Dataset excerpts
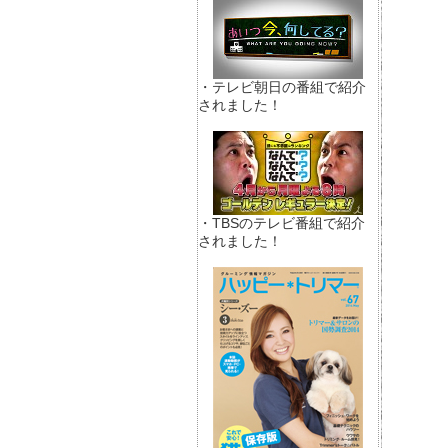
・テレビ朝日の番組で紹介
されました！
・TBSのテレビ番組で紹介
されました！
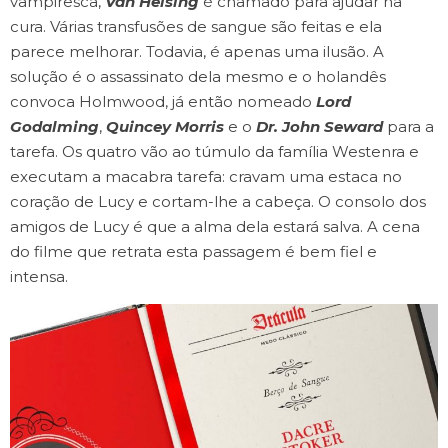
vampiresca,
Van Helsing
é chamado para ajudar na
cura. Várias transfusões de sangue são feitas e ela
parece melhorar. Todavia, é apenas uma ilusão. A
solução é o assassinato dela mesmo e o holandês
convoca Holmwood, já então nomeado
Lord
Godalming
,
Quincey Morris
e o
Dr. John Seward
para a
tarefa. Os quatro vão ao túmulo da família Westenra e
executam a macabra tarefa: cravam uma estaca no
coração de Lucy e cortam-lhe a cabeça. O consolo dos
amigos de Lucy é que a alma dela estará salva. A cena
do filme que retrata esta passagem é bem fiel e
intensa.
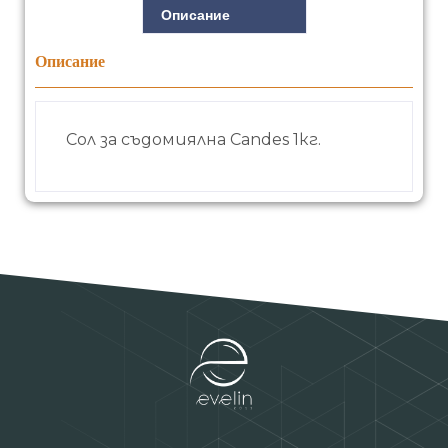
Описание
Описание
Сол за съдомиялна Candes 1кг.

> **What is needed**: Do not copy pictures. Restate exactly the lines from the one containing "Quincey Morris" through the last line of the records.

> **Your solution**:
Quincey Morris
e o
Dr. John Seward
para a
tarefa. Os quatro vão ao túmulo da família Westenra e
executam a macabra tarefa: cravam uma estaca no
coração de Lucy e cortam-lhe a cabeça. O consolo dos
amigos de Lucy é que a alma dela estará salva. A cena
do filme que retrata esta passagem é bem fiel e
intensa.
Описание
Описание
Сол за съдомиялна Candes 1кг.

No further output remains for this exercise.